### Directions
When a picture appears among the records, leave it out, and copy all else exactly.

(Beginning of Data to process)

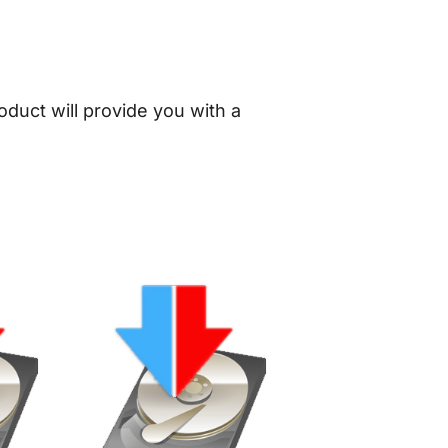
oduct will provide you with a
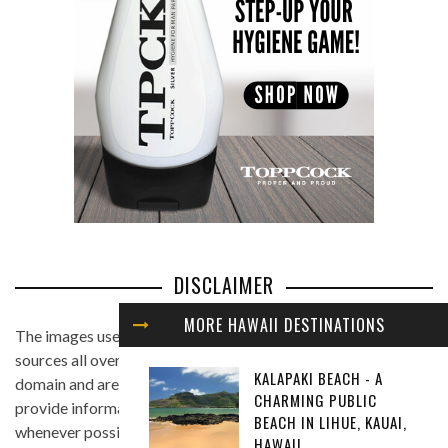
DISCLAIMER
MORE HAWAII DESTINATIONS
The images used in this website are found from different
sources all over the Internet, and are assumed to be in public
KALAPAKI BEACH - A
domain and are displayed under the fair use principle. We
CHARMING PUBLIC
provide information on the image's source and author
BEACH IN LIHUE, KAUAI,
whenever possible, and we link back to the owner's website
HAWAII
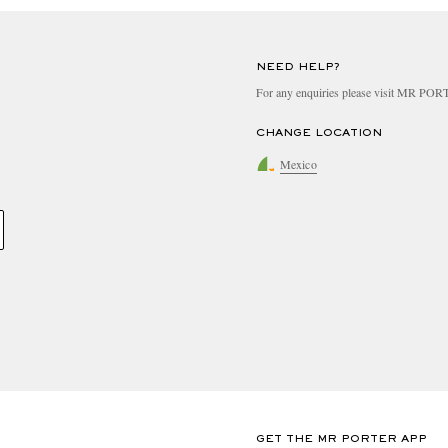
NEED HELP?
For any enquiries please visit MR PO
CHANGE LOCATION
Mexico
GET THE MR PORTER APP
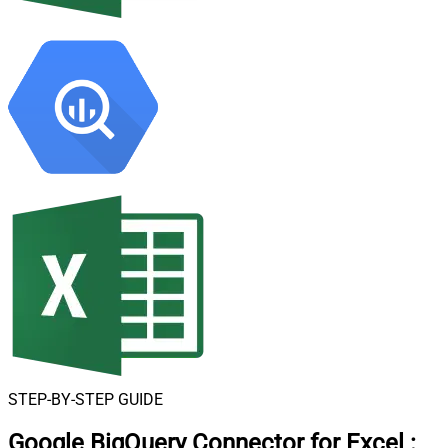
STEP-BY-STEP GUIDE
Google BigQuery Connector for Excel
:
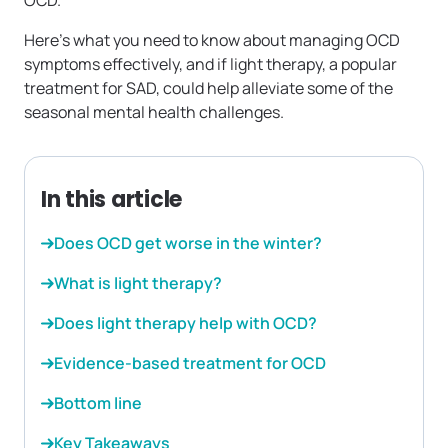
OCD.
Here’s what you need to know about managing OCD
symptoms effectively, and if light therapy, a popular
treatment for SAD, could help alleviate some of the
seasonal mental health challenges.
In this article
Does OCD get worse in the winter?
What is light therapy?
Does light therapy help with OCD?
Evidence-based treatment for OCD
Bottom line
Key Takeaways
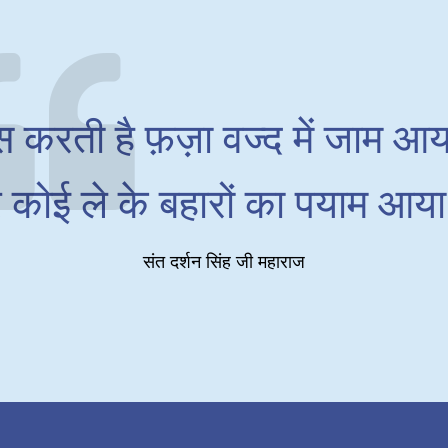
स करती है फ़ज़ा वज्द में जाम आया
 कोई ले के बहारों का पयाम आया
संत दर्शन सिंह जी महाराज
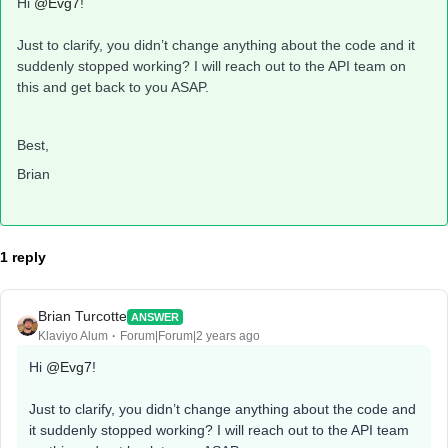
Hi
@Evg7
!
Just to clarify, you didn’t change anything about the code and it
suddenly stopped working? I will reach out to the API team on
this and get back to you ASAP.
Best,
Brian
1 reply
Brian Turcotte
ANSWER
Klaviyo Alum
Forum|Forum|2 years ago
Hi
@Evg7
!
Just to clarify, you didn’t change anything about the code and
it suddenly stopped working? I will reach out to the API team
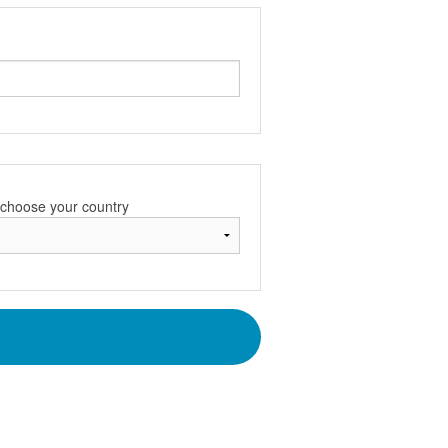
e choose your country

(End of Data to process)

### Reply
oduct will provide you with a
DISCLAIMER
MORE HAWAII DESTINATIONS
The images used in this website are found from different
sources all over the Internet, and are assumed to be in public
KALAPAKI BEACH - A
domain and are displayed under the fair use principle. We
CHARMING PUBLIC
provide information on the image's source and author
BEACH IN LIHUE, KAUAI,
whenever possible, and we link back to the owner's website
HAWAII
NEED HELP?
For any enquiries please visit MR PO
CHANGE LOCATION
Mexico
GET THE MR PORTER APP
STEP-BY-STEP GUIDE
Google BigQuery Connector for Excel
:
OCD.
Here’s what you need to know about managing OCD
symptoms effectively, and if light therapy, a popular
treatment for SAD, could help alleviate some of the
seasonal mental health challenges.
In this article
Does OCD get worse in the winter?
What is light therapy?
Does light therapy help with OCD?
Evidence-based treatment for OCD
Bottom line
Key Takeaways
स करती है फ़ज़ा वज्द में जाम आया
 कोई ले के बहारों का पयाम आया
संत दर्शन सिंह जी महाराज
Hi
@Evg7
!
Just to clarify, you didn’t change anything about the code and it
suddenly stopped working? I will reach out to the API team on
this and get back to you ASAP.
Best,
Brian
1 reply
Brian Turcotte
ANSWER
Klaviyo Alum
Forum|Forum|2 years ago
Hi
@Evg7
!
Just to clarify, you didn’t change anything about the code and
it suddenly stopped working? I will reach out to the API team
e choose your country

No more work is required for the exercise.